Orange paint means "dig here" in Mexico.


----------



## Big John (May 23, 2010)

_"Hey, look, they marked out my trench location with orange paint and flags! Now I know exactly where to dig! Gee, that was nice of them...."_

-John

EDIT: Dangit Drsparky, you stole my thunder! I want it back.


----------



## Bob Badger (Apr 19, 2009)

william1978 said:


> Most of the conduits that I have fixed always had about 2' to 3' of slack wire pulled out.


Yeah I agree, I had to fix one where a 100 amp feeder was yanked out ripping the breaker and the neutral bar out of position in the panel. The bent the neutral bar around 180 degrees and dragged about 1/3 of a Square D I-Line 100 amp breaker right up to the pipe connector. :jester:


----------



## paul_arc (Mar 31, 2009)

just curious why you took the time to do a conduit splice instead of just cutting it back on each end, throwing a couple cuplings and new piece of pvc on then re-pull wire. lots of room to work in there.


----------



## william1978 (Sep 21, 2008)

I have posted these before but they go good with this thread.:laughing:


----------



## Bob Badger (Apr 19, 2009)

paul_arc said:


> just curious why you took the time to do a conduit splice instead of just cutting it back on each end, throwing a couple cuplings and new piece of pvc on then re-pull wire. lots of room to work in there.

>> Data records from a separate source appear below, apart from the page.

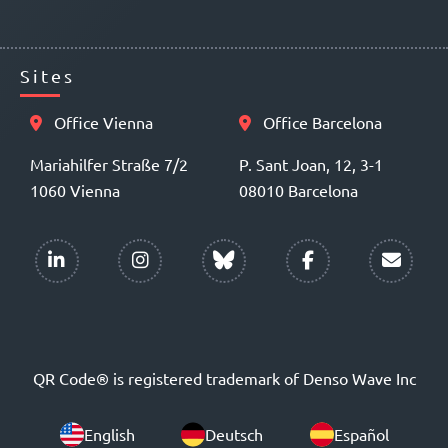
Sites
Office Vienna
Office Barcelona
Mariahilfer Straße 7/2
P. Sant Joan, 12, 3-1
1060 Vienna
08010 Barcelona
QR Code® is registered trademark of Denso Wave Inc
English
Deutsch
Español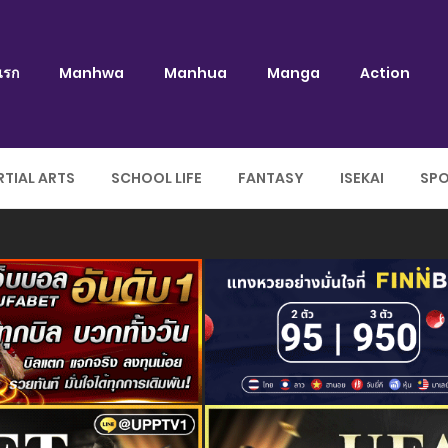
แรก
Manhwa
Manhua
Manga
Action
TIAL ARTS
SCHOOL LIFE
FANTASY
ISEKAI
SP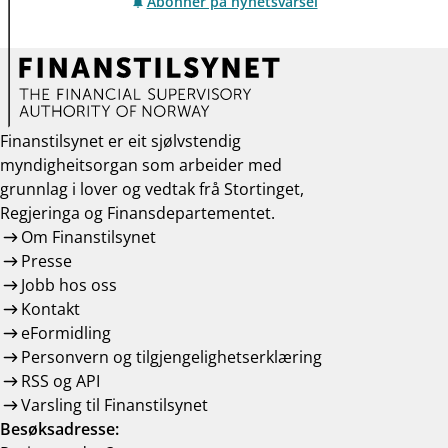
Abonner på nyhetsvarsel
Finanstilsynet er eit sjølvstendig
myndigheitsorgan som arbeider med
grunnlag i lover og vedtak frå Stortinget,
Regjeringa og Finansdepartementet.
Om Finanstilsynet
Presse
Jobb hos oss
Kontakt
eFormidling
Personvern og tilgjengelighetserklæring
RSS og API
Varsling til Finanstilsynet
Besøksadresse: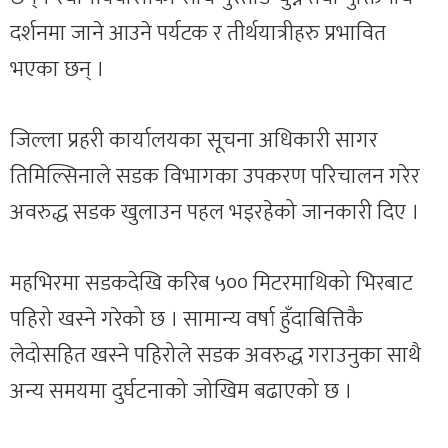
दर्शनमा जाने आउने पर्यटक र तीर्थयात्रीहरु प्रभावित
भएका छन् ।
जिल्ला प्रहरी कार्यालयका सूचना अधिकारी सागर
तिमिल्सिनाले सडक विभागका उपकरण परिचालन गरेर
अवरुद्ध सडक खुलाउन पहल भइरहेको जानकारी दिए ।
महभिरमा सडकदेखि करिब ५०० मिटरमाथिको भिरबाट
पहिरो खस्ने गरेको छ । सामान्य वर्षा हुँदाबित्तिकै
लेदोसहित खस्ने पहिरोले सडक अवरुद्ध गराउनुका साथै
अन्य समयमा दुर्घटनाको जोखिम बढाएको छ ।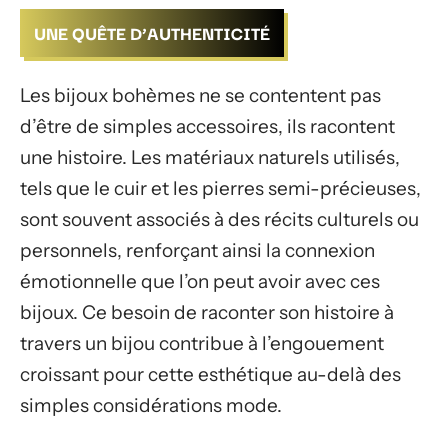
UNE QUÊTE D’AUTHENTICITÉ
Les bijoux bohèmes ne se contentent pas
d’être de simples accessoires, ils racontent
une histoire. Les matériaux naturels utilisés,
tels que le cuir et les pierres semi-précieuses,
sont souvent associés à des récits culturels ou
personnels, renforçant ainsi la connexion
émotionnelle que l’on peut avoir avec ces
bijoux. Ce besoin de raconter son histoire à
travers un bijou contribue à l’engouement
croissant pour cette esthétique au-delà des
simples considérations mode.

From the break back to an easy to work in hand hole was about 200'. The other direction from the break turns up in a very fancy sign that even once opened up would be tough to work from. that was about 300' from the break.

So with me being alone and all the other guys to busy to come by I was not about to try to yank out a 500' run of four 8 AWGs and then pull them back in.

It took me about an hours total working time to cut off the damaged sections of 2" and then split some 2.5 to repair to repair the 2"


----------



## william1978 (Sep 21, 2008)

Bob Badger said:


> Yeah I agree, I had to fix one where a 100 amp feeder was yanked out ripping the breaker and the neutral bar out of position in the panel. The bent the neutral bar around 180 degrees and dragged about 1/3 of a Square D I-Line 100 amp breaker right up to the pipe connector. :jester:


 That is exactly what happened in these pic's.


----------



## paul_arc (Mar 31, 2009)

Bob Badger said:


> From the break back to an easy to work in hand hole was about 200'. The other direction from the break turns up in a very fancy sign that even once opened up would be tough to work from. that was about 300' from the break.
> 
> So with me being alone and all the other guys to busy to come by I was not about to try to yank out a 500' run of four 8 AWGs and then pull them back in.
> 
> It took me about an hours total working time to cut off the damaged sections of 2" and then split some 2.5 to repair to repair the 2"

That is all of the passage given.